Trauma bonding. Threaten hom with a police report and file one If he doesn’t stop.
And make no mistake. He doesn’t care about you, he only cares about himself and what he is losing If he loses you.

AttilaTheMeerkat · 21/01/2025 11:36

I would also suggest you contact Womens Aid. Enrol yourself also onto the Freedom Programme and unlearn all the shedloads of crap you have learnt about relationships to date through therapy.

Happyinarcon · 21/01/2025 11:41

He’s feeding off your emotional energy, he needs to provoke an outburst from you to get his fix. It’s your choice whether you want to hang around and provide it or not. Read up about narcissist fuel supply.

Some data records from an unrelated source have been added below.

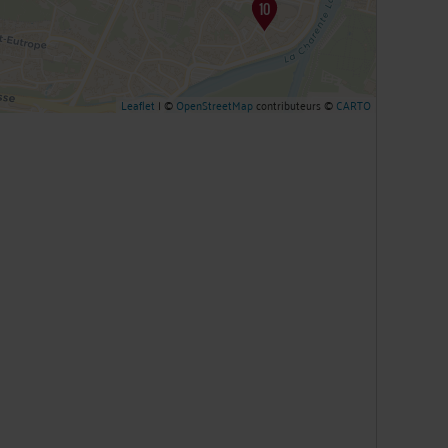
Leaflet
| ©
OpenStreetMap
contributeurs ©
CARTO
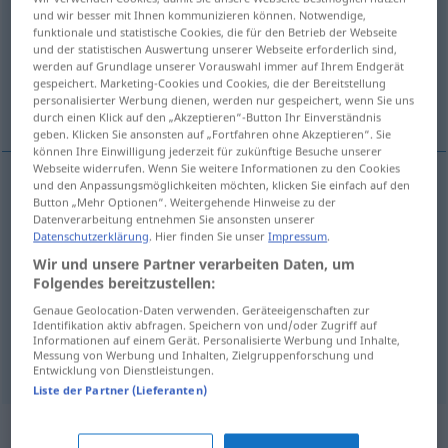
und wir besser mit Ihnen kommunizieren können. Notwendige,
funktionale und statistische Cookies, die für den Betrieb der Webseite
Übersicht aller Übersetzungen
und der statistischen Auswertung unserer Webseite erforderlich sind,
(Für mehr Details die Übersetzung anklicken/antippen)
werden auf Grundlage unserer Vorauswahl immer auf Ihrem Endgerät
gespeichert. Marketing-Cookies und Cookies, die der Bereitstellung
personalisierter Werbung dienen, werden nur gespeichert, wenn Sie uns
Schlacke
Alteisen, Schrott
durch einen Klick auf den „Akzeptieren“-Button Ihr Einverständnis
geben. Klicken Sie ansonsten auf „Fortfahren ohne Akzeptieren“. Sie
können Ihre Einwilligung jederzeit für zukünftige Besuche unserer
Webseite widerrufen. Wenn Sie weitere Informationen zu den Cookies
und den Anpassungsmöglichkeiten möchten, klicken Sie einfach auf den
Button „Mehr Optionen“. Weitergehende Hinweise zu der
Schlacke
f
chatarra
(≈ escoria)
Datenverarbeitung entnehmen Sie ansonsten unserer
Datenschutzerklärung
. Hier finden Sie unser
Impressum
.
Wir und unsere Partner verarbeiten Daten, um
Alteisen
n
chatarra
(≈ hierro viejo)
tb
FIG
Folgendes bereitzustellen:
Genaue Geolocation-Daten verwenden. Geräteeigenschaften zur
Schrott
m
chatarra
(≈ hierro viejo)
tb
Identifikation aktiv abfragen. Speichern von und/oder Zugriff auf
FIG
Informationen auf einem Gerät. Personalisierte Werbung und Inhalte,
Messung von Werbung und Inhalten, Zielgruppenforschung und
Entwicklung von Dienstleistungen.
Liste der Partner (Lieferanten)
Beispielsätze für "chatarra"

MyNewLife2025 · 21/01/2025 11:47

I wouldn’t think twice about the lie.
You need to extricate yourself from an abusive man. Lies are ok. Just like it would be ok if you had been kidnapped and that was your only way to escape.

Now, I’m not quite sure if I got it right. Are you still living together?

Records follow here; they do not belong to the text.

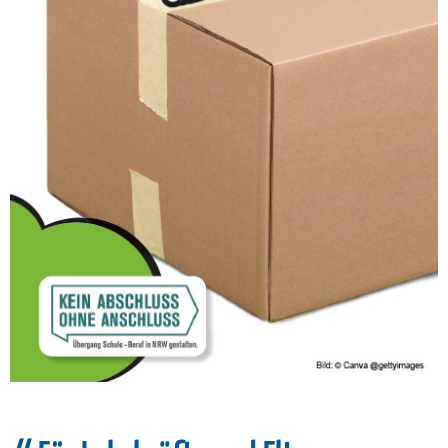
Beim Bildungsträger erfährst du, wie Amazon
und Co funktionieren.
Meld´ dich noch heute zum Praxis-Check über
deine Klassenlehrerin/deinen Klassenlehrer
an!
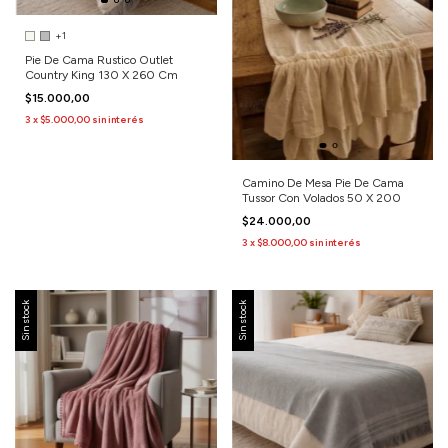
+1
Pie De Cama Rustico Outlet
Country King 130 X 260 Cm
$15.000,00
3
x
$5.000,00
sin interés
Camino De Mesa Pie De Cama
Tussor Con Volados 50 X 200
$24.000,00
3
x
$8.000,00
sin interés
Sin stock
Sin stock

If not, just block his number. Do not see him again. Ever.
He is trying to make you feel guilty so you come back, like you’ve done many times before. But as you noticed yourself, he isn’t so bad, not eating etc… that he can’t carry on flirting/having sex with someone else.
This man has been lying to you again and again. Don’t believe a word from him.

Instead, look after yourself. Go and see friends, family. Take up a hobby. And go and have counselling for yourself - there will a lot of trauma to process.

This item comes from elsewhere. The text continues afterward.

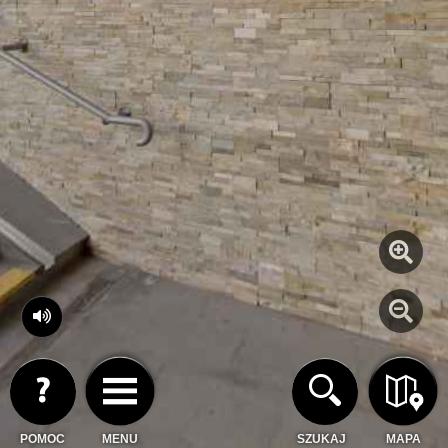
POMOC
MENU
SZUKAJ
MAPA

mummytrex · 21/01/2025 11:50

As others have said. Text to say you don't want him to contact you again, directly or otherwise you'll be reporting him to the police.

And then follow through by reporting him when he invariably ignores you. Ignore any threats of self harm. If he is daft enough to do anything, that is on him

battairzeedurgzome · 21/01/2025 12:06

Do you want this man in your life or not? If not, you have to accept that it's none of your business who his friends are. If he won't leave you alone, tell him by text message not to contact you again and that unwanted contact is likely to be interpreted as harassment, which is a criminal offence.

TipsyJoker · 21/01/2025 12:34

Do you live together?

Girlmom35 · 21/01/2025 12:48

You really need to emotionally disengage from him.
He doesn't need to agree with breaking up.
He doesn't need to understand why you've broken up with him.
You have nothing to justify. And also he no longer has anything to justify.
You don't need an excuse to leave him.
You do not have to reply to any message, speak to him when he shows up, let him in your house, ...

There are laws, and those laws prehibit him from stalking you and bombarding you with texts.